Here’s a little personal reflection, consternation, gratitude, with a little nod at prison reform thrown in the mix. Its a little heavy, but it is Suicide Prevention Month. Let’s explore the need for second chances.
“Magnum”, my husband came home a little disturbed. Normal for most husbands, I know and even more common for a thinker like mine. He was concerned about speculation in the media for potential prison reform based on studies that support mental growth being at its completion around twenty-five years of age.
“At that age, that late stage. Shouldn’t they deserve what’s coming to them? They are not mentally impaired.”
But I remember my twenties and I think most of it was in state of impairment. I was socially and emotionally impaired due to my sheltered and dysfunctional upbringing. I said and did things that I am truly grateful to have moved beyond and grown from. Thankfully they were only major mistakes in my little self-conscious world and never required handcuffs or incarceration, but I knew of cases that were tragically severe. Childhoods marked with unimaginable darkness and my heart aches for those lost children.
“I believe the children are our future
Teach them well and let them lead the way
Show them all the beauty they possess inside
Give them a sense of pride to make it easier
Let the children’s laughter remind us how we used to be”
~ Whitney Houston, Greatest Love of All ~
Other than in more severe psychotic cases, I believe it is worth the consideration. I believe our future lies in our children. Children are delicate hearts and parents have so much power to do so much harm. My babies have taught me that making them happy is the simplest, easiest thing. They were born to laugh, smile and bring happiness to the world. It is such a tragedy when that innocent light is diminished and extinguished altogether.
I believe they deserve the chance and our support to recover.
But in my heart, I was afraid. How do they recover?
“It is easier to build strong children than to repair broken men.”
~ Frederick Douglass ~
Then a friend opened up to me a few days afterward, that solidified my stance even more. I knew her in passing for a couple of years, but in recent months I made an effort to get to really know.
“This is a sad story. . . ” is how she began.
I did not realize how sad. She still had that half-smile on, always optimistic, always engaging. I sat back ready with my own encouraging smile, ready to listen, but not ready for how I am still listening days later. Listening and wondering if I reacted enough, heard enough, said enough. It was all so sad.

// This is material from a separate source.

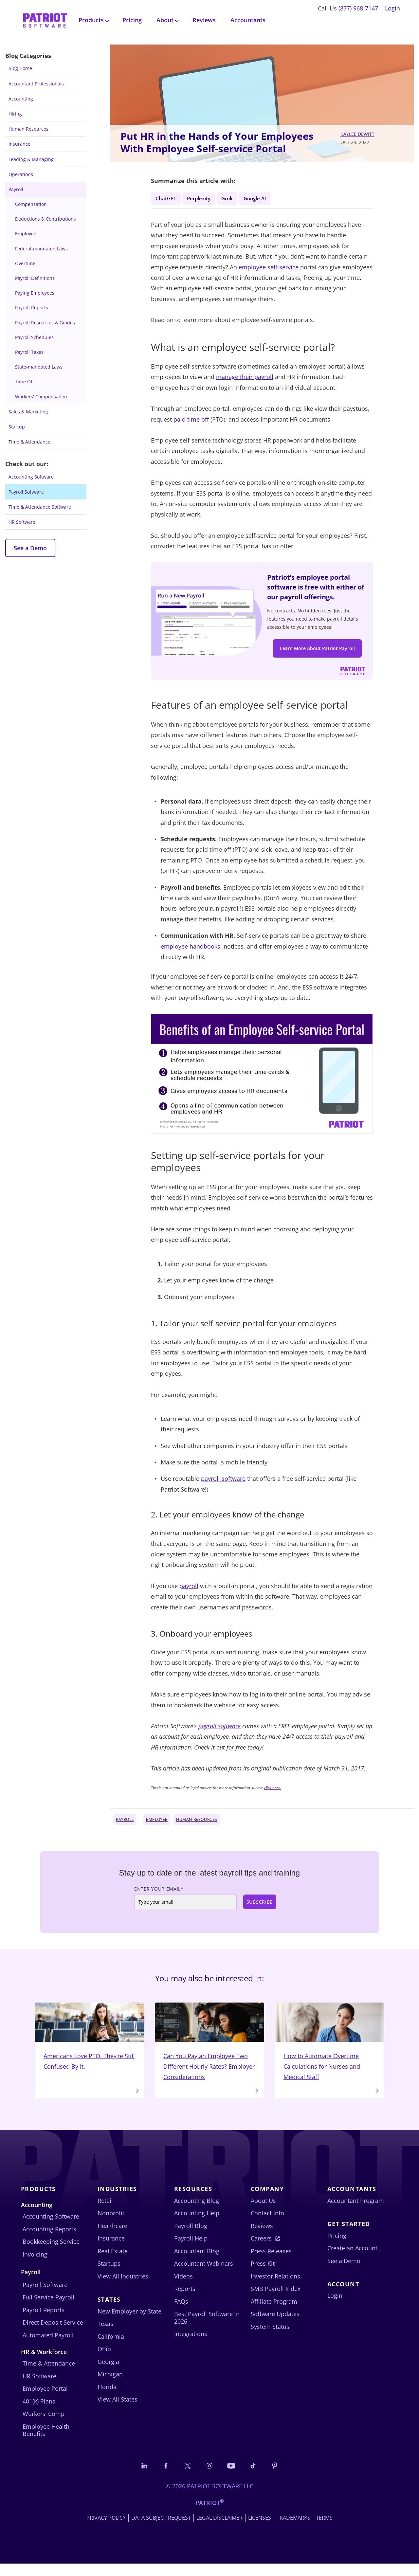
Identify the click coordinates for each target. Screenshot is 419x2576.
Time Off (24, 381)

I am not here to break confidences, so there will be no details to the story that was shared with me. You need to know that her path was heavy with heartbreak and frustrations, but she was not really sharing her story. It was another’s that she felt was so sad. A person whose childhood and current circumstance relates to the issue of tragic cases for young adults. This individual experienced more loss at a very young age than most people in a lifetime. Losing a mother through a long enduring sickness is already beyond belief, but then to suffer at the hands of a domineering and selfish father is truly heartbreaking. My friend was a helpless witness to this tragedy and her heart is so heavy. What can she do? What could she have done? Why did this have to happen?
In my mind there were scenes of vigilante justice. Wild, wild west showdowns and blood on my hands. I make it sound rather insane, but the world she was depicting, what she had to live through, was too frustrating, too horrible for me to even come close to understanding.
So very sad.
That three-letter word that I could search the thesaurus for something longer and more sophisticated, but that was her word and it resonates with me. It is a word that is so contrary to any impression my friend ever made on me. Rather she is the opposite: bright, pleasant, positive, eager, appreciative, helpful, easy-going, and kind. Always. Without fail, so we’ll add one more: reliable.
And yet she reveals so much sadness in her past. So many burdens, darkness that I cannot even imagine experiencing, never mind recovering in such glowing form.
I understand now why she is such a generous person. Why she doesn’t cry so easily. I mentioned it as a tactic to sway her children, but she said it would be such an anomaly that they would be dubious. There were real moments for real tears. I shared a few dark moments with her too that day. The shadows of our past keeps us grateful for these lovely predictable moments of our present, with our friends, family, our children.
So there’s my answer to “How do they recover?”
It was there all along. In me and in her story, I saw the strength we had to persevere. We were dealt a few hard blows, hers more so than mine and were able to surface. In nature there is a life force, an innate need to overcome, to survive, to take on this gift of life and run with it. Life can be so very hard. We know, but our smiles are at the ready for our tomorrows.
There is always hope and especially for those young adults, whose childhoods were clouded in so much misery and strife. I believe in second chances.
Somewhere inside there is a trapped lost memory of a desire to be loved, to be happy, to feel good, and bring joy to the world. It is a complicated issue with all the hows, whats, and monies to consider, but again our children are our future.
“We must accept finite disappointment but never lose infinite hope.”